One hurdle emerged this month when project leaders were notified by the owner of the remaining oil wells, Aera Energy LLC, that the company needed more time to clean up soil that might be contaminated with oil-drilling residue.

The cornerstone of the Bolsa Chica restoration work was creating the inlet so that ocean water could flow into the wetlands. But because of the company’s concerns, seawater was allowed into only a portion of the wetlands that border Pacific Coast Highway.

Soil cleanup by the company is underway, said Susan Hersberger, an Aera spokeswoman. But the company also has expressed concern about whether it is prudent to introduce seawater into an active oil field, she said.

“The company seeks more study for impact and risks and would like more analysis,” she said. Both sides have agreed to extend the cleanup deadline 30 days.

Although 65 oil wells have been removed so far, drilling will continue with 55 remaining oil wells in a 250-acre section of the wetlands until the operation is no longer economically viable. Then it too will be cleared away.

At one time, as many as 4,884 homes were proposed for the wetlands, which developers argued were so degraded they were beyond any restoration effort. By 1996, the proposal had shrunk to 3,300 homes. A year later, the state paid $25 million for 880 acres. That parcel was added to 300 acres that landowner Signal Landmark had given to the state for wetlands preservation in 1973. The result was the Bolsa Chica Ecological Reserve, whose boundaries have since grown.
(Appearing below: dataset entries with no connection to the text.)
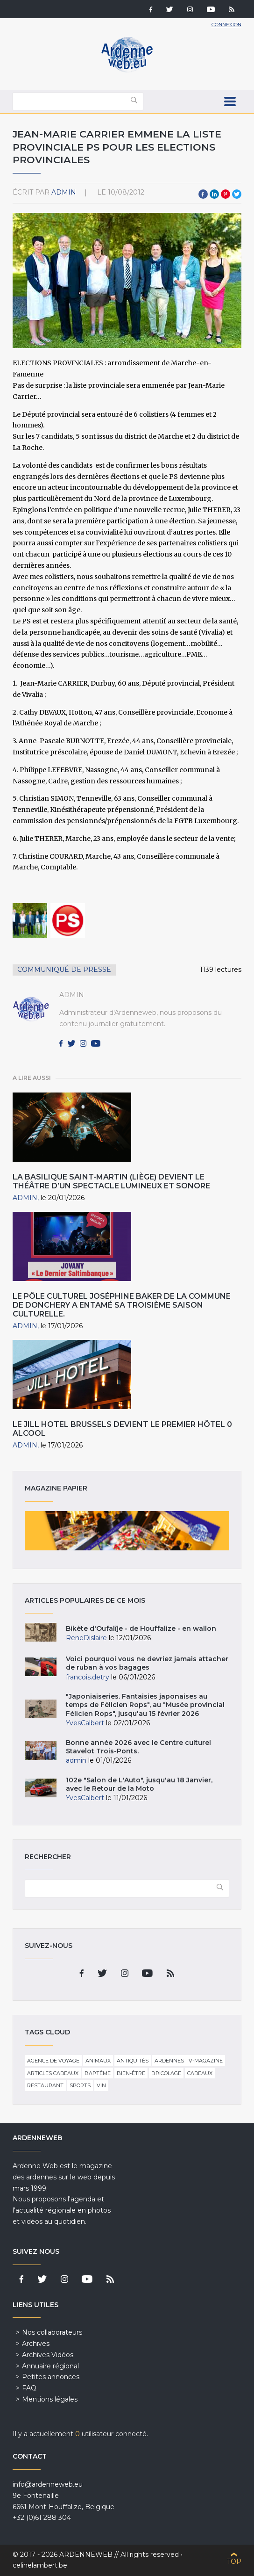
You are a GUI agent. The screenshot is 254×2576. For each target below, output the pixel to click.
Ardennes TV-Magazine (189, 2060)
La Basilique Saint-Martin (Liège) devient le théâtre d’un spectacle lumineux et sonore (111, 1181)
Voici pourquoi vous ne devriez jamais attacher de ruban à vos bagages (147, 1663)
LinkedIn (214, 194)
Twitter (236, 194)
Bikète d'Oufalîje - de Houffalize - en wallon (141, 1628)
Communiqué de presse (64, 969)
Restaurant (45, 2085)
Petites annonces (50, 2377)
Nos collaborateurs (52, 2332)
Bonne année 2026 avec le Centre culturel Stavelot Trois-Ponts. (138, 1746)
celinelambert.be (40, 2565)
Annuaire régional (50, 2366)
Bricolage (166, 2073)
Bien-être (131, 2073)
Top (234, 2561)
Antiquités (132, 2060)
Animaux (98, 2060)
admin (63, 192)
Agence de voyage (53, 2060)
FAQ (29, 2388)
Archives (35, 2343)
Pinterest (225, 194)
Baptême (98, 2073)
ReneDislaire (86, 1638)
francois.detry (87, 1677)
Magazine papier (127, 1530)
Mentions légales (50, 2399)
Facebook (203, 194)
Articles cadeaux (52, 2073)
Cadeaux (199, 2073)
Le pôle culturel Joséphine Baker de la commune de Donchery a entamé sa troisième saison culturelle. (122, 1305)
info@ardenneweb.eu (48, 2484)
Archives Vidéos (47, 2355)
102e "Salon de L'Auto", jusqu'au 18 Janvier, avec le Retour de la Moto (139, 1784)
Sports (80, 2085)
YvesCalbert (85, 1723)
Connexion (226, 25)
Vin (101, 2085)
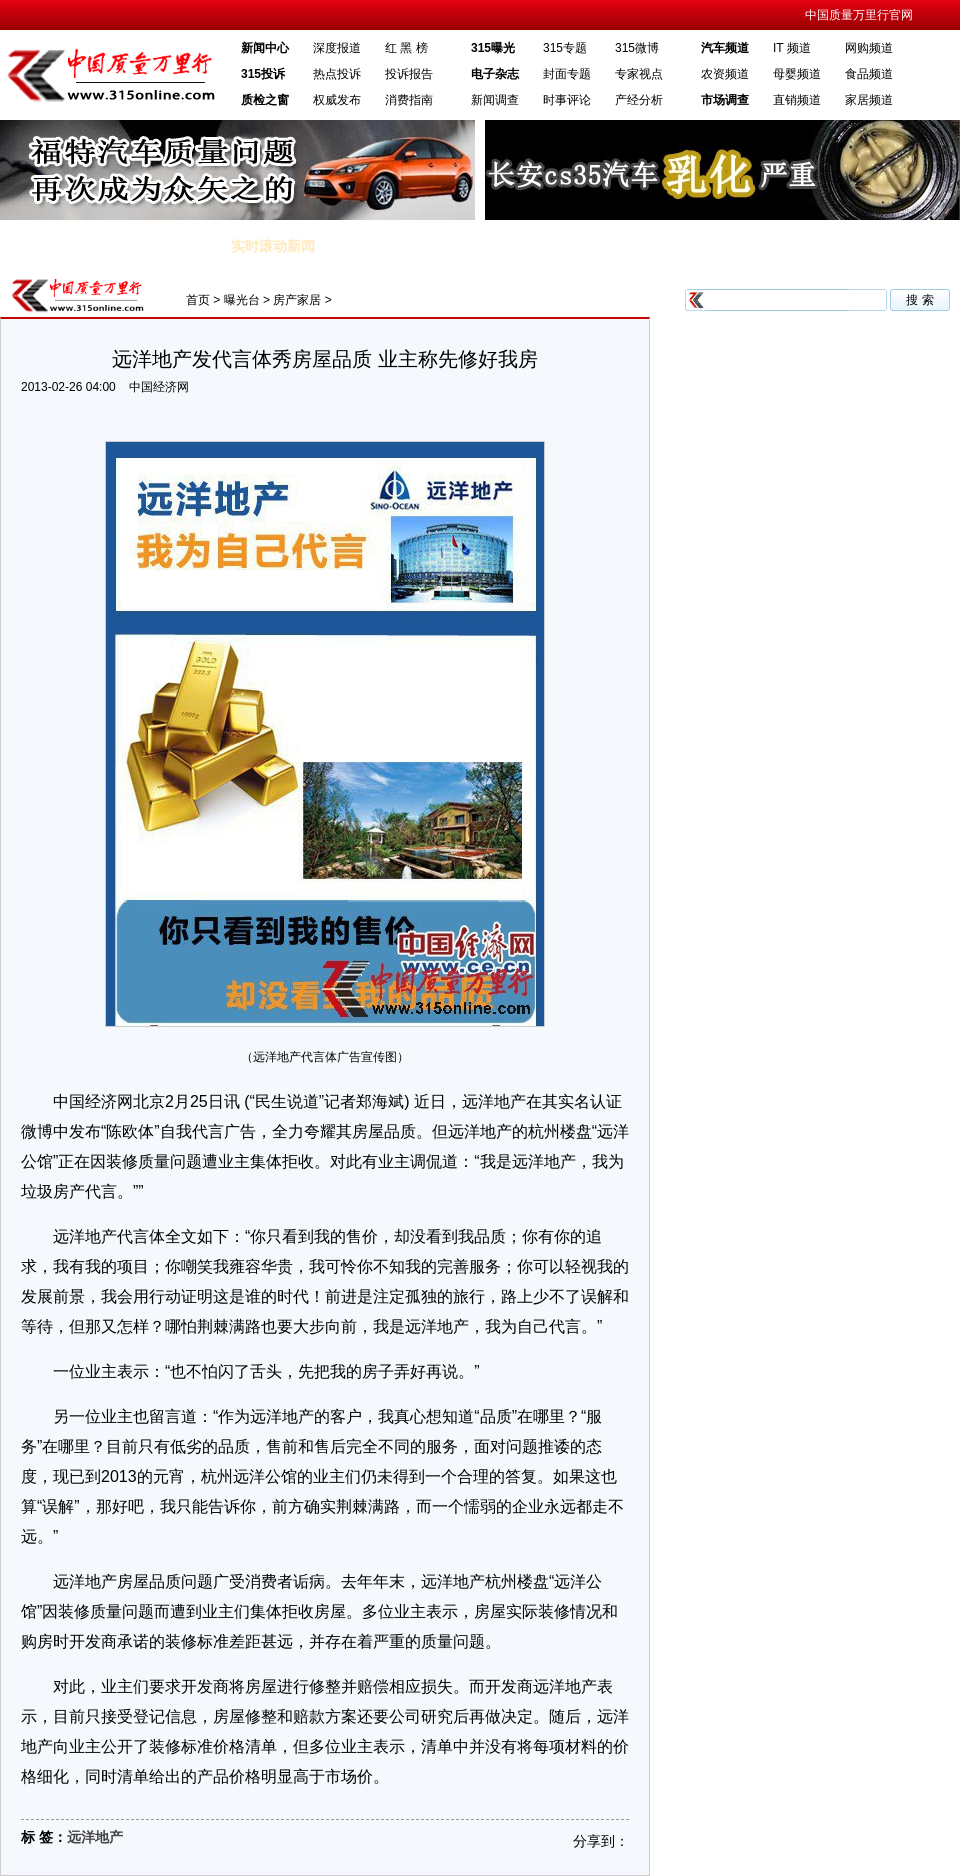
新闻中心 (265, 48)
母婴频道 (797, 74)
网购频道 (869, 48)
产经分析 (639, 100)
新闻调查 (495, 100)
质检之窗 (265, 100)
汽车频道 (725, 48)
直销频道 (797, 100)
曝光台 (242, 300)
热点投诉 (337, 74)
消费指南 (409, 100)
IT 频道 (792, 48)
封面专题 (567, 74)
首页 (198, 300)
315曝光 (493, 48)
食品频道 (869, 74)
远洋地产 (95, 1837)
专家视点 (639, 74)
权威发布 (337, 100)
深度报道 (337, 48)
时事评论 (567, 100)
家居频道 (869, 100)
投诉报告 (409, 74)
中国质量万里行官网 (859, 15)
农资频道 (725, 74)
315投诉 (263, 74)
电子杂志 (495, 74)
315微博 (637, 48)
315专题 (565, 48)
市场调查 (725, 100)
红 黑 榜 (406, 48)
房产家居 (297, 300)
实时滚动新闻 (273, 246)
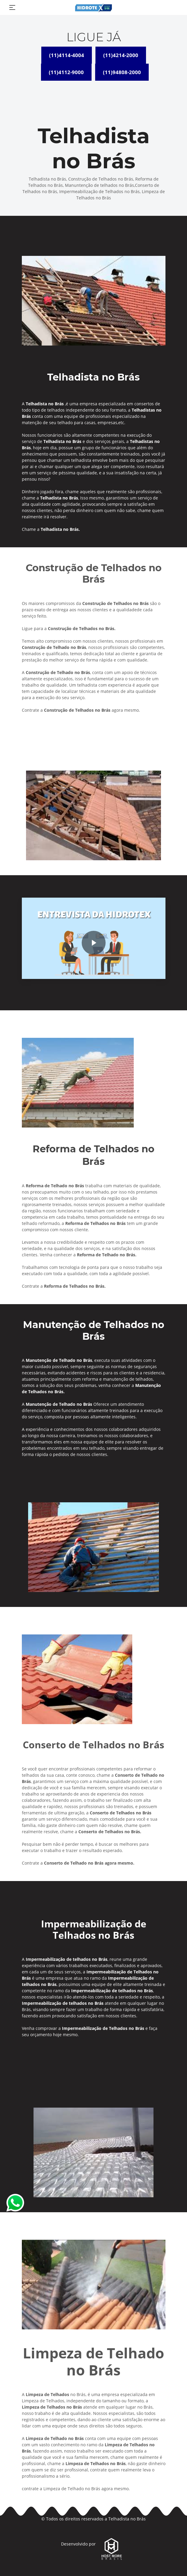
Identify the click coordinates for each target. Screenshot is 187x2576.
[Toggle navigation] (12, 7)
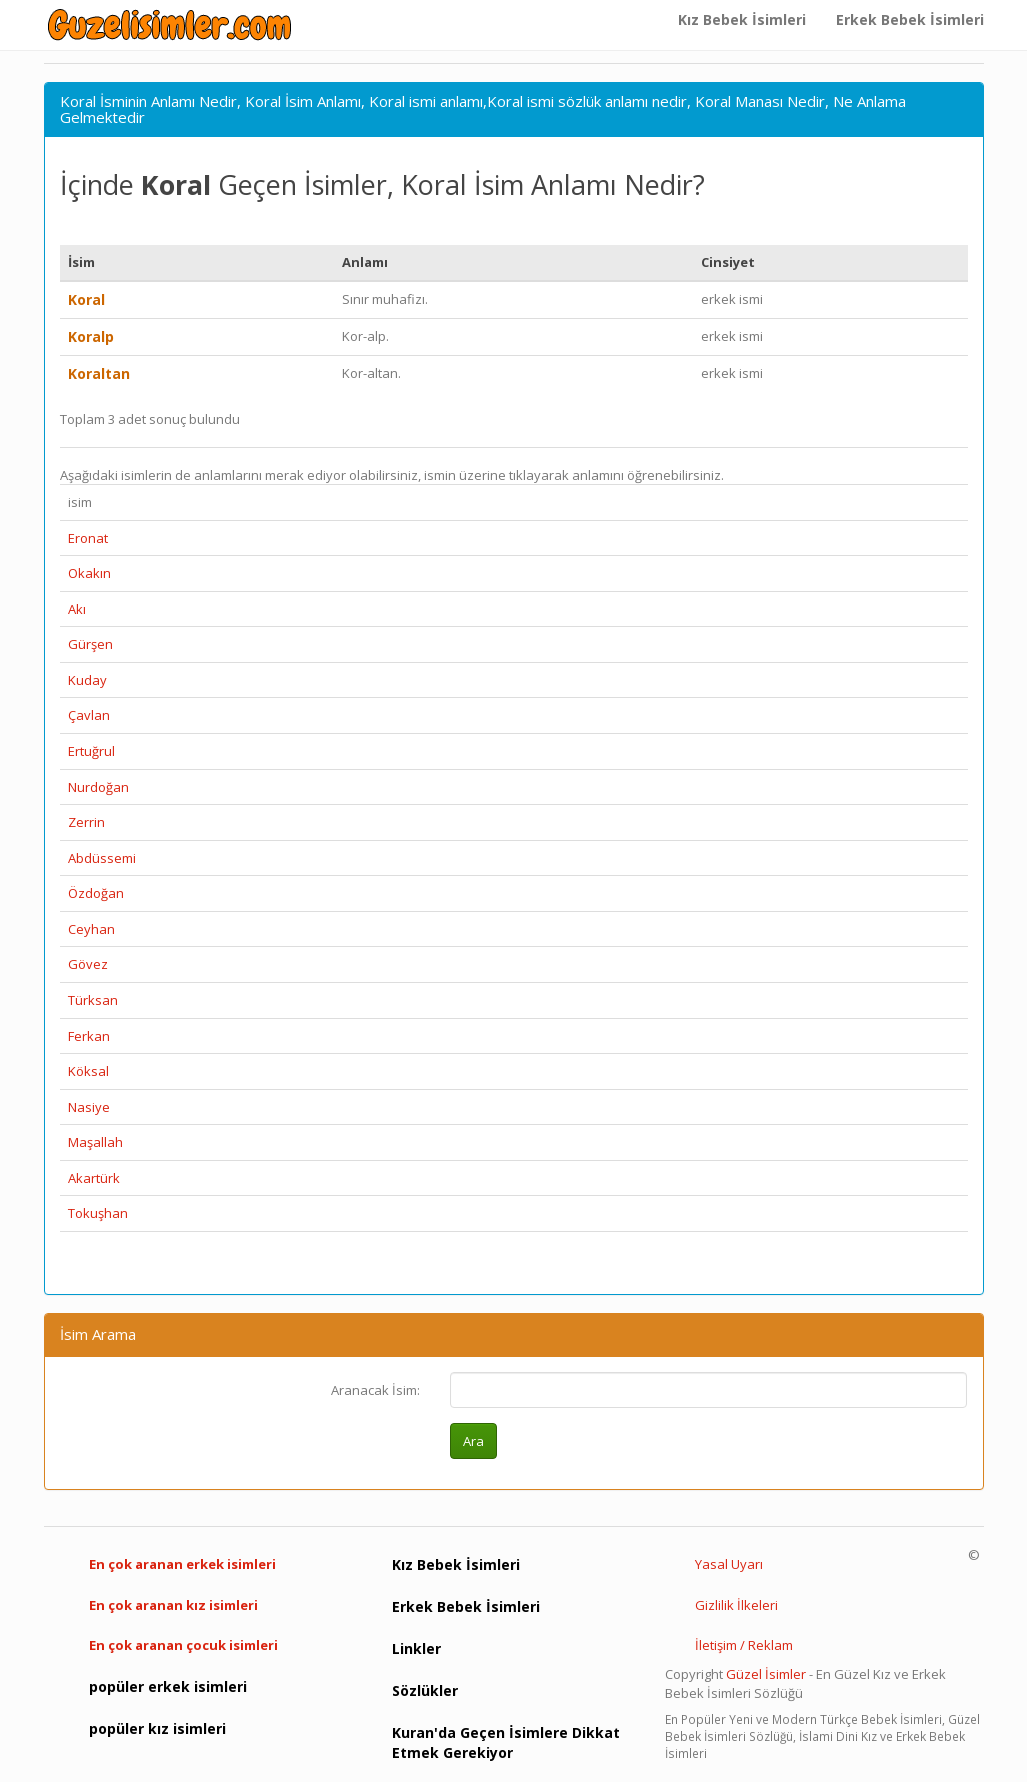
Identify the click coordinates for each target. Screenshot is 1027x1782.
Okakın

Bolsa Chica supporters believe the wetlands will be visited by thousands of schoolchildren seeking to learn about wildlife and the ocean.

For spectators including Doug Morgan of Huntington Beach, who got daughter Kylee, 4, and son Jack, 6, out of bed to watch the inlet’s opening, it was akin to witnessing a major event, like the Rose Parade, in his backyard.

“We wanted to wake up early and see this,” Morgan said. “My daughter was pretty excited.”